I'm geting there, I'm getting there. But you can see the reason for the struggle. The big gap in my knowledge (take NOTHING for granted!) was that I thought that ALL computers came with a separate video card into which the video plug connected. I didn't know that on-board video existed.

So, obviously, if the video connector is on-board (= on-the-motherboard, yes?) I need to disable that so that the computer can look for the new video card that I have slotted in. This is the same as disabling the integrated graphics accelerator.

Hardware degree, here I come.

Re: The video

Date: 2005-08-28 03:33 pm (UTC)
From: [identity profile] peterbirks.livejournal.com
Whoops, when I reply to a post from the laptop via the e-mail response, it doesn't automatically log me in. Stupid computers.

Re: The video

Date: 2005-08-28 08:08 pm (UTC)
From: [identity profile] iadams.livejournal.com
You're there - the jargon might be defeating you, but I'd hope (so far correctly) that you'd manage the English.

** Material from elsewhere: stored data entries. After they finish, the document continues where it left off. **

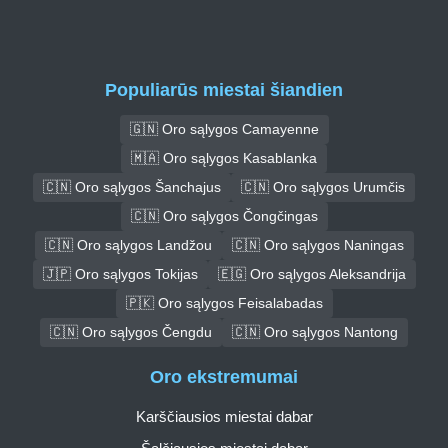
Populiarūs miestai šiandien
🇬🇳 Oro sąlygos Camayenne
🇲🇦 Oro sąlygos Kasablanka
🇨🇳 Oro sąlygos Šanchajus
🇨🇳 Oro sąlygos Urumčis
🇨🇳 Oro sąlygos Čongčingas
🇨🇳 Oro sąlygos Landžou
🇨🇳 Oro sąlygos Naningas
🇯🇵 Oro sąlygos Tokijas
🇪🇬 Oro sąlygos Aleksandrija
🇵🇰 Oro sąlygos Feisalabadas
🇨🇳 Oro sąlygos Čengdu
🇨🇳 Oro sąlygos Nantong
Oro ekstremumai
Karščiausios miestai dabar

Tune in next week for Hardware 102.

Re: The video

Date: 2005-08-28 09:43 pm (UTC)
From: [identity profile] peterbirks.livejournal.com
Sorry to be stupid again, Iain, but a couple more questions:

1) You wrote "I had alread disabled the on-board video in the BIOS. I just removed the old card, put in the new one, then installed the driver, and off I went."

But if you had an on-motherboard video connector (which is implied by your statement that you disabled the on-motherboard video in the BIOS), surely you would not have had an old separate video monitor card to remove?

2) If you put in the new video card (ignorning my puzzlement at the apparent contradiction about removing a card that I didn't think you had in the first place), how can you see a screen to install a driver, when you need the driver to be working to see the screen?



Re: The video

Date: 2005-08-29 09:54 am (UTC)
From: [identity profile] iadams.livejournal.com
When I built the box, I had a video card from my old machine that was beeter than the on-board video, so I was using that until I decided I really neede two monitors.

When I put the new card in, the card and the machine worked together in 'lowest common denominator' mode. PC hardware is plug'n'play to the extent of the most basic mode working to a common standard. Which ISTR was something like 640x480. I reckon now that I could have got away with starting windows in VGA mode, but I got this horrible very low resolution mode, which to be honest was a bit of a pain (some dialogue boxes were slightly larger than the screen). It worked well enough to install the driver, reboot, and set up properly in the Display control panel.